WHAT YOU WILL DO:
Search the material for the string "które" and copy each line where it occurs.

INPUT RECORDS:
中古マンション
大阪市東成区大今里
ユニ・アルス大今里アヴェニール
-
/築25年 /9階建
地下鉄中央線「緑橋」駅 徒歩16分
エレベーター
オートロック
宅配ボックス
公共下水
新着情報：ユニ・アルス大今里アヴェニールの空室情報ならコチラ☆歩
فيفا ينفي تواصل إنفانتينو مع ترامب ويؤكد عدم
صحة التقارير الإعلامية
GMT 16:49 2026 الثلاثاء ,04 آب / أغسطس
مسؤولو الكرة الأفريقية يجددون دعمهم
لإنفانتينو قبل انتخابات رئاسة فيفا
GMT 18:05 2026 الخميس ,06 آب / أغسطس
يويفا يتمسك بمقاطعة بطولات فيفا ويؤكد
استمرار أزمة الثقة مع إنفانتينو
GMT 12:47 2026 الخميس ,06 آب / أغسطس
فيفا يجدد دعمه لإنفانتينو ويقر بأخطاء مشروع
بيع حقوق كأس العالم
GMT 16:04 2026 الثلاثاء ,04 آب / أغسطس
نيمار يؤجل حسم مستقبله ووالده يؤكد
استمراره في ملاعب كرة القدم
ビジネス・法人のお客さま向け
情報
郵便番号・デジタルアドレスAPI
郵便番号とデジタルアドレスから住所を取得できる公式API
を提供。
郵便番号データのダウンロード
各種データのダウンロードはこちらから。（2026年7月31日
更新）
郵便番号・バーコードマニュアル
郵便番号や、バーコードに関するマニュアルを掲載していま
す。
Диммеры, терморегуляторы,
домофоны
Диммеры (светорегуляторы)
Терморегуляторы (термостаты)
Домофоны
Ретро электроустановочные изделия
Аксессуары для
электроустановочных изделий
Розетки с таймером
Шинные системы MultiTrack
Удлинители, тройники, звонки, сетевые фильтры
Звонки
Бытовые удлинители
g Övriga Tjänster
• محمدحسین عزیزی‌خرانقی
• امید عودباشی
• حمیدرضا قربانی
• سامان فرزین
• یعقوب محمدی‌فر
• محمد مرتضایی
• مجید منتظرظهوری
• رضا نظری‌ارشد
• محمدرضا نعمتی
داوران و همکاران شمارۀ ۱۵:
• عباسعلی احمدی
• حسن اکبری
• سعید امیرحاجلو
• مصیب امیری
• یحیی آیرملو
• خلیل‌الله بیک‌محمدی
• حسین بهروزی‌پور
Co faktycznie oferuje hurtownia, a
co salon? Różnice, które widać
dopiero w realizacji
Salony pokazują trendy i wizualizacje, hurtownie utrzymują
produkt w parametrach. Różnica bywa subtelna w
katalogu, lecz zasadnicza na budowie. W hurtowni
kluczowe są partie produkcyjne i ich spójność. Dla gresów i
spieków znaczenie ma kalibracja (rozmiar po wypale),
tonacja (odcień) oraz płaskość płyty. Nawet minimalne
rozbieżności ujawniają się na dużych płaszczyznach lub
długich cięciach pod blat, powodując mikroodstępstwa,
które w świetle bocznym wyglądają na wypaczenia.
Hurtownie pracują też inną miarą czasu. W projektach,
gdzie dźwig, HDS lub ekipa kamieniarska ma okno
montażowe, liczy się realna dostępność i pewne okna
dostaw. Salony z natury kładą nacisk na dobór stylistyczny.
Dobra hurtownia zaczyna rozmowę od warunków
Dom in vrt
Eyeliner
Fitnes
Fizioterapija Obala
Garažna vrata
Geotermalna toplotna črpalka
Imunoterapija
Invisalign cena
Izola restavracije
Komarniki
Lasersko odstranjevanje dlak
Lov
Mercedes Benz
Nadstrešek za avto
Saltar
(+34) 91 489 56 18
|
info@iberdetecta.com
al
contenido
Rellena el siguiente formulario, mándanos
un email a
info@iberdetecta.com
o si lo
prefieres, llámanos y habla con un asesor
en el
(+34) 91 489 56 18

---

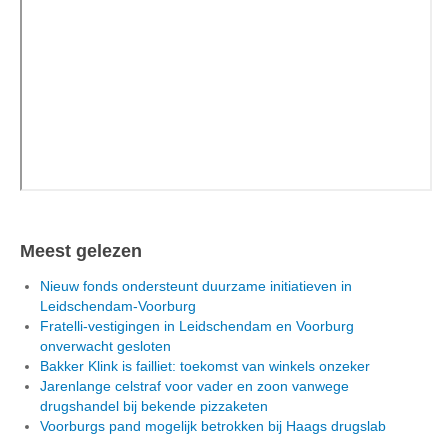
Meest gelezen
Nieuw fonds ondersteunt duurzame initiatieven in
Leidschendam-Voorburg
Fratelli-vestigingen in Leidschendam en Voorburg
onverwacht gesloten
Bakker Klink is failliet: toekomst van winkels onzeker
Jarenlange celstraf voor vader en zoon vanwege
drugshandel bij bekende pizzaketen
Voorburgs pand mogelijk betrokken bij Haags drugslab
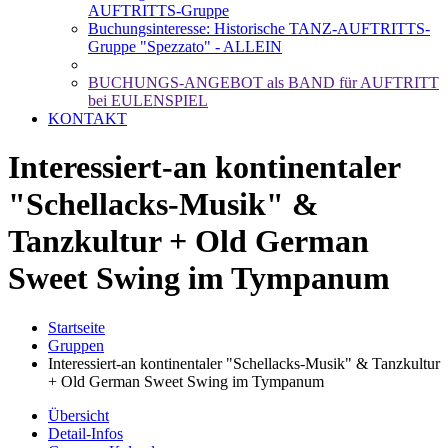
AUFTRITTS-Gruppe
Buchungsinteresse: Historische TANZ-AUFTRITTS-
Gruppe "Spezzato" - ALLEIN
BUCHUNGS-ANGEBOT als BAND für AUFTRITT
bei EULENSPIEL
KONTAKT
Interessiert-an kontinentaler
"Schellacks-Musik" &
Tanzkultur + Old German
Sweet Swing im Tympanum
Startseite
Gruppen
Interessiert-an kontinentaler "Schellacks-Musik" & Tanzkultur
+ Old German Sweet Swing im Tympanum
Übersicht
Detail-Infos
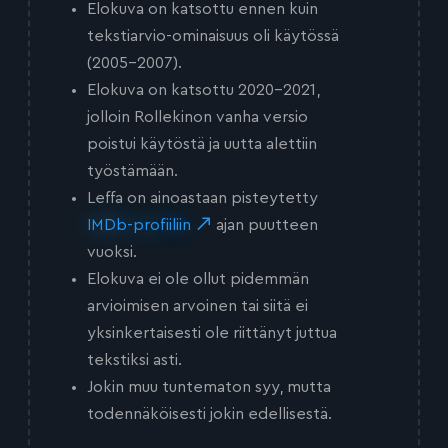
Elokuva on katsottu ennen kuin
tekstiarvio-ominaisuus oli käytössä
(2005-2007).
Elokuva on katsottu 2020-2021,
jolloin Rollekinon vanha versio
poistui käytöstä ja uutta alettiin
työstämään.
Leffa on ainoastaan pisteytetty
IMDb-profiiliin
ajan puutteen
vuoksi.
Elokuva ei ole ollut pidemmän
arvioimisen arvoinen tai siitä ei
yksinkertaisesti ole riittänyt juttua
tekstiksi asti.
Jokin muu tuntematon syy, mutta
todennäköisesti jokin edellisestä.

==

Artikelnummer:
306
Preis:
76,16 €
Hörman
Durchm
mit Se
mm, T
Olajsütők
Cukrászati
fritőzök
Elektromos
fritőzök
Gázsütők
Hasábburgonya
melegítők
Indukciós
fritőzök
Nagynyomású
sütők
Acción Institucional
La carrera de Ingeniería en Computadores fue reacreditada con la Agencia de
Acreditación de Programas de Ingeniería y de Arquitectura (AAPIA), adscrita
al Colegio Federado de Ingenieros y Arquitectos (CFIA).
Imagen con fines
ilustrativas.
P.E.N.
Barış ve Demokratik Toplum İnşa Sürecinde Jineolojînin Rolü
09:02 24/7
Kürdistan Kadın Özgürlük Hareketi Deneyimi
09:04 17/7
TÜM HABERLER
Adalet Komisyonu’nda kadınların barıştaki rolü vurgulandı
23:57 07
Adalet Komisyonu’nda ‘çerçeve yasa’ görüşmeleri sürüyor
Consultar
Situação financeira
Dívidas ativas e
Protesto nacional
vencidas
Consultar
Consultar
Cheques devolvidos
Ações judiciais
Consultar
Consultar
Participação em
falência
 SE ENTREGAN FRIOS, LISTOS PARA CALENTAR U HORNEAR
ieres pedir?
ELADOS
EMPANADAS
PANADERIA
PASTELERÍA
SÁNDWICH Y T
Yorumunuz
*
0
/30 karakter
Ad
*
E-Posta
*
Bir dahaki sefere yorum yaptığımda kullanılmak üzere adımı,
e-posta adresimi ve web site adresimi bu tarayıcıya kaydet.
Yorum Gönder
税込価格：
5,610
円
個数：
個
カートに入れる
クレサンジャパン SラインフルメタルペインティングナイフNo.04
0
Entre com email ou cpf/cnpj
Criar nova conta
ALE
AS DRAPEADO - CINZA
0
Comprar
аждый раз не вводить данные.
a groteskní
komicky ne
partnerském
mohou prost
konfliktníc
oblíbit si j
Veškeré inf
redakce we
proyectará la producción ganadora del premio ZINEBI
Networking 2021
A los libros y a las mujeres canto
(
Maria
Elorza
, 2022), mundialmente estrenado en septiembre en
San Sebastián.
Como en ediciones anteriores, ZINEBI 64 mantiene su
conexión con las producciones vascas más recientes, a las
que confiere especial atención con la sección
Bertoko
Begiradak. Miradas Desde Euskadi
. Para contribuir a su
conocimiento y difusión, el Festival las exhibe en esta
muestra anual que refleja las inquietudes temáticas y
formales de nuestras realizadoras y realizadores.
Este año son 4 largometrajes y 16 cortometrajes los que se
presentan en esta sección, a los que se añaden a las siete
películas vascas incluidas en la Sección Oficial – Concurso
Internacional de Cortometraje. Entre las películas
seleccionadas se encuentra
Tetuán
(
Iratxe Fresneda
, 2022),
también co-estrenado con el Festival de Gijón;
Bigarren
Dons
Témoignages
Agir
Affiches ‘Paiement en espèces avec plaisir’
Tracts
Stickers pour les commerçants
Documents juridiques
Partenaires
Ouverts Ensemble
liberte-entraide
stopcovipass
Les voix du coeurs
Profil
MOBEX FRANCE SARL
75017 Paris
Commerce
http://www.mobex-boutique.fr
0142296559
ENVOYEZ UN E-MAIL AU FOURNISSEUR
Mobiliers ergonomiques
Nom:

RESULT OF THE EXERCISE:
co salon? Różnice, które widać
które w świetle bocznym wyglądają na wypaczenia.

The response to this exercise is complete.